32.   Disclosure and description of invention

   (1) A complete specification shall—

   (a)   describe the invention fully or in a manner sufficiently clear, concise and complete for the invention to be evaluated, carried out, performed or worked on by a person having ordinary skill in the art to which the invention relates;

   (b)   disclose the best method or mode known to the applicant of performing, working on or carrying out the invention;

   (c)   end with one or more claims defining the subject matter for which protection is claimed or sought; and

   (d)   where the invention relates to a chemical product or process, include a description of internationally recognised chemical denomination of the claimed product or of the product obtainable by the claimed process.

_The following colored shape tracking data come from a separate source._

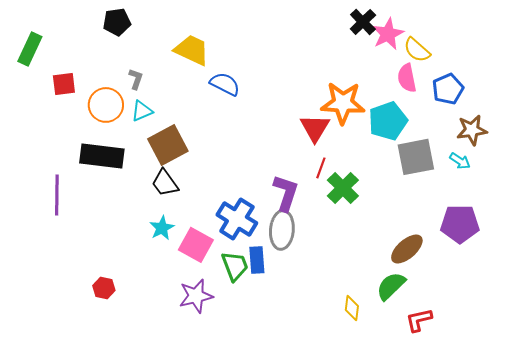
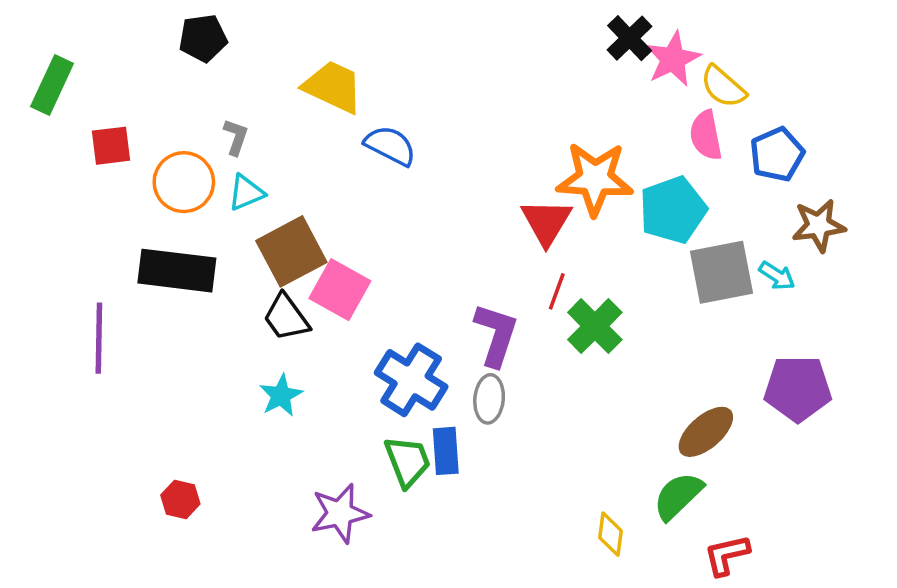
cyan arrow: (460, 161) -> (777, 276), moved
gray ellipse: (282, 230) -> (489, 399), size x0.7
pink square: (196, 245) -> (340, 290), moved

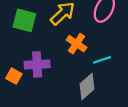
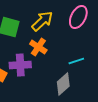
orange cross: (76, 44) -> (38, 47), moved

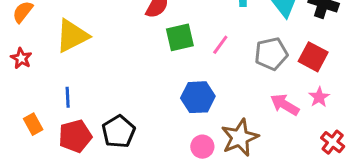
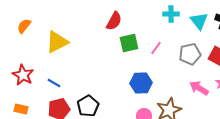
red star: (21, 58) -> (23, 75), moved, size x1.5
blue line: (68, 97) -> (54, 83), turned -56
orange rectangle: (33, 124) -> (21, 109), moved, turned -48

   (2) Where an application for the grant of a patent is for an invention which is a micro-biological process or product, involving the use of a micro-organism which cannot be sufficiently disclosed in the specification, in such a way as to enable the invention to be carried out by a person skilled in the art and such material is not available to the public, the specification shall be supplemented by a deposit of such material with an international depository institution established in accordance with the Budapest Treaty.

33.   Claim

   (1) An application for a grant of a patent may contain one or more claims which shall define, in a prescribed manner, the issues specified in sub-section (2).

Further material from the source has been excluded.